Roland Dubillard (1923-2011) a écrit Madame fait ce qu’elle dit alors qu’il avait perdu et difficilement reconquis le fait de parler et d’écrire (publication en 2008  chez Gallimard). Il l’a écrit pour Maria Machado , une actrice d’origine allemande qui, jusqu’au bout, veilla sur celui avec lequel elle s’était mariée il y a longtemps. Depuis la disparition de Dubillard, elle ne cesse de maintenir le flambeau de sa mémoire en signant et en jouant des œuvres (lire ici) écrites par celui qu ‘elle appelle toujours par son seul prénom : « Roland » .

Madame fait ce qu’elle dit commence ainsi :

« MADAME : Madame entre dans son parc poussée par son fidèle serviteur. Comme un arbre à côté de son ombre il est resté fidèle. Il pousse respectueusement Son Altesse. Abel pousse Son Altesse. Encore faut-il savoir dans quelle direction. Madame a le choix, tantôt vers le bassin, tantôt vers la forêt. «Dieux, que ne suis-je assise à l'ombre des forêts...» Madame a des lettres, elle est cultivée, elle est actrice. Madame a le fou rire. Madame rit d'elle-même. Il est temps de se lever. Comme Madame voudra.»

Alors, elle se lève sans jamais s’être assise et parcourt le jardin. Son serviteur-danseur (Toto Piccadilly) veille sur Madame, égaie quelque peu la solitude de la vieille actrice. La musique (Guillaume Tiger) accompagne son errance. Jean Ridereau éclaire doucement cette femme habillée de noir dont on ne voit que « le visage immobile comme un drapeau sans vent, l’air froissé ». Elle avance à petits pas au hasard de sa mémoire jardinière, elle se souvient avoir joué Phèdre, des répliques lui reviennent. Elle parle d’elle à la troisième personne « Madame n’a plus d’espoir qu’en la venue de la Nuit. La veuve noire, c’est Madame. Qui l’accuse d’avoir mangé son veuf ? ». Insomniaque elle craint le sommeil « comme une araignée ».

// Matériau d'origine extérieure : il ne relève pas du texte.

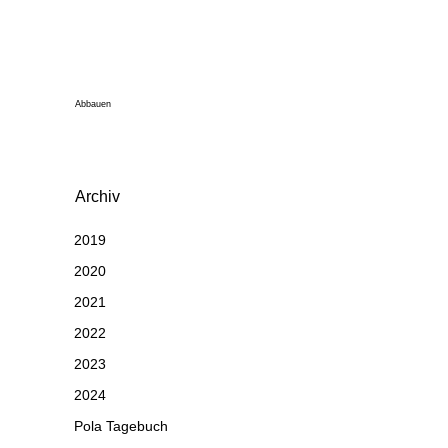
Abbauen
Archiv
2019
2020
2021
2022
2023
2024
Pola Tagebuch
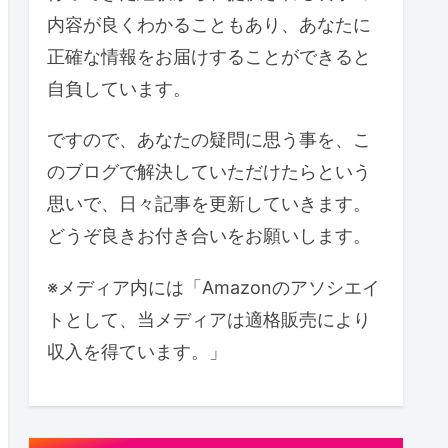
内容が良くわかることもあり、あなたに
正確な情報をお届けすることができると
自負しています。
ですので、あなたの疑問に思う事を、こ
のブログで解決していただけたらという
思いで、日々記事を更新していきます。
どうぞ良きお付き合いをお願いします。
※メディア内には「Amazonのアソシエイ
トとして、当メディアは適格販売により
収入を得ています。」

Elle vit dans et par le théâtre. »Elle peut s'y promener.. « Au-delà de la rampe, tout est imaginaire : ce grand fleuve, la lointaine campagne avec ses clochers, sa voie de chemin de fer qui enjambe le fleuve sur les arches/ du pont et qui barre d'un trait cette même campagne./Son royaume. »

Créé un soir au Figuier pourpre, dans la maison de la poésie d’Avignon, le spectacle s’est ensuite installé dans un lieu extraordinaire, l’hôtel particulier (et privé) Galéans des Issarts, derrière le Palais des papes, où naguère Gérard Philipe et Jean Vilar sont venus lire des textes. Disposées au bord du jardin, des chaises vous attendent.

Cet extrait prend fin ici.